Restate the lines word for word, from the first line of the records through the line containing "Overall Rating". Leave out the pictures and anything after that line.

--- DATA SHOWN Enclosed Below ---

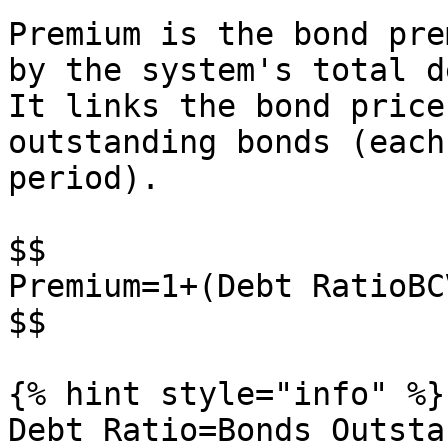
Premium is the bond pre
by the system's total d
It links the bond price
outstanding bonds (each
period).

$$

Premium=1+(Debt RatioBCV
$$

{% hint style="info" %}

Debt Ratio=Bonds Outsta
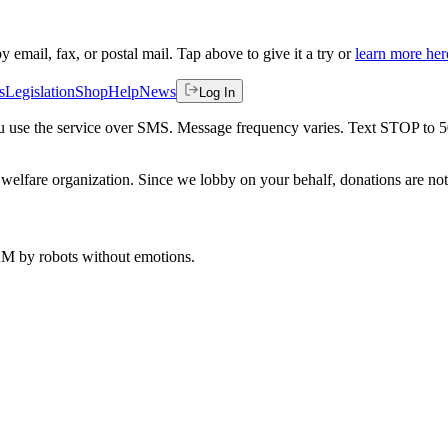
by email, fax, or postal mail. Tap above to give it a try or
learn more her
s
Legislation
Shop
Help
News
Log In
 you use the service over SMS. Message frequency varies. Text STOP to 
welfare organization. Since we lobby on your behalf, donations are not 
 AM
by robots without emotions.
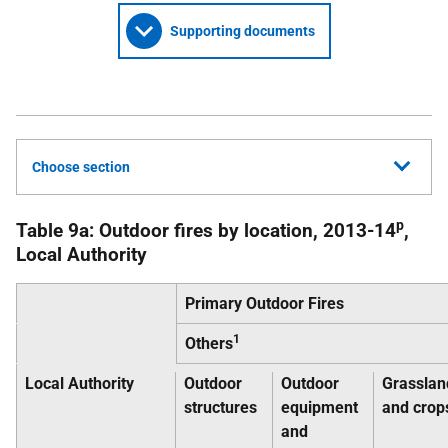
Supporting documents
Choose section
p
Table 9a: Outdoor fires by location, 2013-14
,
Local Authority
Primary Outdoor Fires
1
Others
Local Authority
Outdoor
Outdoor
Grasslan
structures
equipment
and crop
and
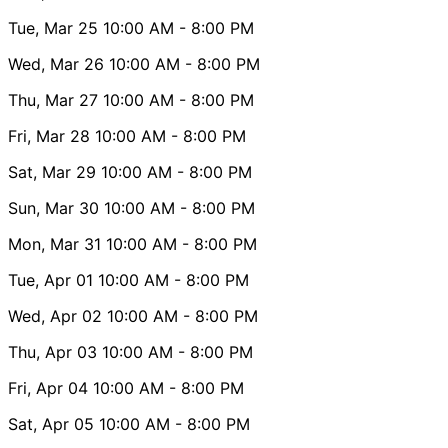
Tue, Mar 25
10:00 AM
- 8:00 PM
Wed, Mar 26
10:00 AM
- 8:00 PM
Thu, Mar 27
10:00 AM
- 8:00 PM
Fri, Mar 28
10:00 AM
- 8:00 PM
Sat, Mar 29
10:00 AM
- 8:00 PM
Sun, Mar 30
10:00 AM
- 8:00 PM
Mon, Mar 31
10:00 AM
- 8:00 PM
Tue, Apr 01
10:00 AM
- 8:00 PM
Wed, Apr 02
10:00 AM
- 8:00 PM
Thu, Apr 03
10:00 AM
- 8:00 PM
Fri, Apr 04
10:00 AM
- 8:00 PM
Sat, Apr 05
10:00 AM
- 8:00 PM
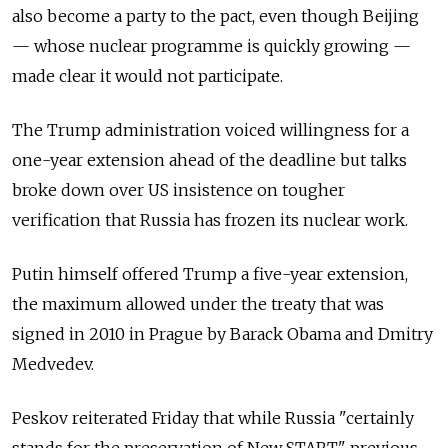
also become a party to the pact, even though Beijing
— whose nuclear programme is quickly growing —
made clear it would not participate.
The Trump administration voiced willingness for a
one-year extension ahead of the deadline but talks
broke down over US insistence on tougher
verification that Russia has frozen its nuclear work.
Putin himself offered Trump a five-year extension,
the maximum allowed under the treaty that was
signed in 2010 in Prague by Barack Obama and Dmitry
Medvedev.
Peskov reiterated Friday that while Russia "certainly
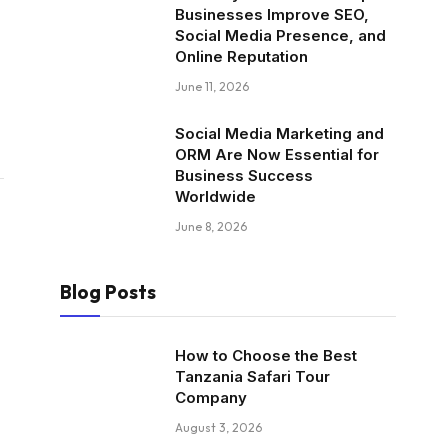
Businesses Improve SEO,
Social Media Presence, and
Online Reputation
June 11, 2026
Social Media Marketing and
ORM Are Now Essential for
Business Success
Worldwide
June 8, 2026
Blog Posts
How to Choose the Best
Tanzania Safari Tour
Company
August 3, 2026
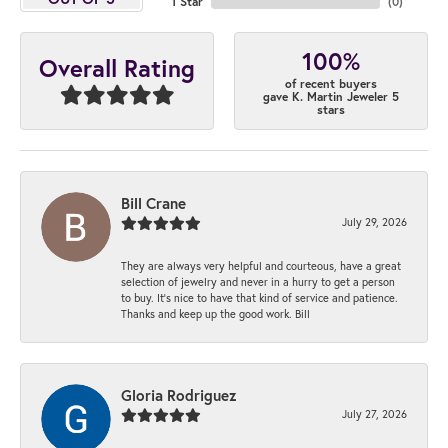
1 Star
(
0
)
100%
Overall Rating
of recent buyers
gave K. Martin Jeweler 5
stars
Bill Crane
July 29, 2026
They are always very helpful and courteous, have a great
selection of jewelry and never in a hurry to get a person
to buy. It’s nice to have that kind of service and patience.
Thanks and keep up the good work. Bill
Gloria Rodriguez
July 27, 2026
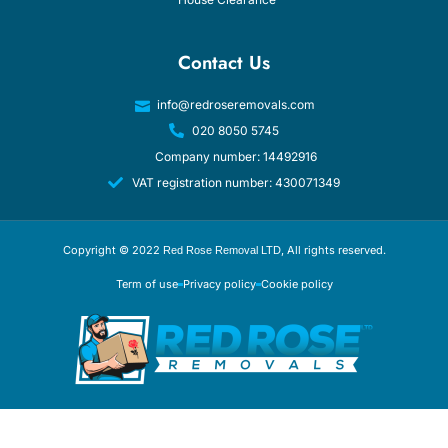
Contact Us
info@redroseremovals.com
020 8050 5745
Company number: 14492916
VAT registration number: 430071349
Copyright © 2022
, All rights reserved.
Red Rose Removal LTD
Term of use
Privacy policy
Cookie policy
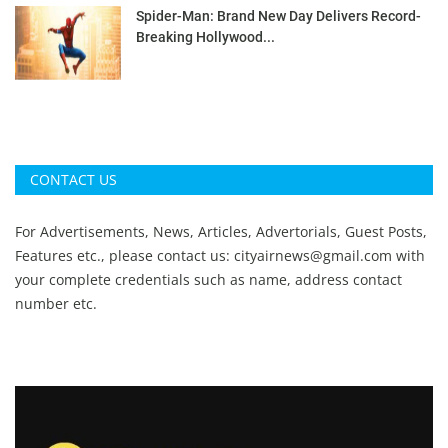
Spider-Man: Brand New Day Delivers Record-
Breaking Hollywood...
CONTACT US
For Advertisements, News, Articles, Advertorials, Guest Posts,
Features etc., please contact us:
cityairnews@gmail.com
with
your complete credentials such as name, address contact
number etc.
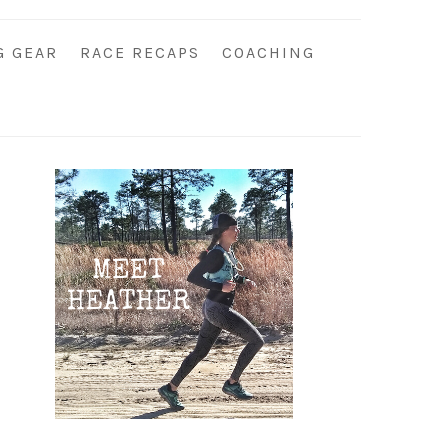
G GEAR
RACE RECAPS
COACHING
Primary
Sidebar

--- End of Enclosed DATA SHOWN ---

» EXERCISE RESULT
Premium is the bond pre
by the system's total d
It links the bond price
outstanding bonds (each
period).

$$

Premium=1+(Debt RatioBCV
$$

{% hint style="info" %}

Debt Ratio=Bonds Outsta
by email, fax, or postal mail. Tap above to give it a try or
learn more her
s
Legislation
Shop
Help
News
Log In
 you use the service over SMS. Message frequency varies. Text STOP to 
welfare organization. Since we lobby on your behalf, donations are not 
 AM
by robots without emotions.
Supporting documents
Choose section
p
Table 9a: Outdoor fires by location, 2013-14
,
Local Authority
Primary Outdoor Fires
1
Others
Local Authority
Outdoor
Outdoor
Grasslan
structures
equipment
and crop
and
Tue, Mar 25
10:00 AM
- 8:00 PM
Wed, Mar 26
10:00 AM
- 8:00 PM
Thu, Mar 27
10:00 AM
- 8:00 PM
Fri, Mar 28
10:00 AM
- 8:00 PM
Sat, Mar 29
10:00 AM
- 8:00 PM
Sun, Mar 30
10:00 AM
- 8:00 PM
Mon, Mar 31
10:00 AM
- 8:00 PM
Tue, Apr 01
10:00 AM
- 8:00 PM
Wed, Apr 02
10:00 AM
- 8:00 PM
Thu, Apr 03
10:00 AM
- 8:00 PM
Fri, Apr 04
10:00 AM
- 8:00 PM
Sat, Apr 05
10:00 AM
- 8:00 PM
also become a party to the pact, even though Beijing
— whose nuclear programme is quickly growing —
made clear it would not participate.
The Trump administration voiced willingness for a
one-year extension ahead of the deadline but talks
broke down over US insistence on tougher
verification that Russia has frozen its nuclear work.
Putin himself offered Trump a five-year extension,
the maximum allowed under the treaty that was
signed in 2010 in Prague by Barack Obama and Dmitry
Medvedev.
Peskov reiterated Friday that while Russia "certainly
Businesses Improve SEO,
Social Media Presence, and
Online Reputation
June 11, 2026
Social Media Marketing and
ORM Are Now Essential for
Business Success
Worldwide
June 8, 2026
Blog Posts
How to Choose the Best
Tanzania Safari Tour
Company
August 3, 2026
1 Star
(
0
)
100%
Overall Rating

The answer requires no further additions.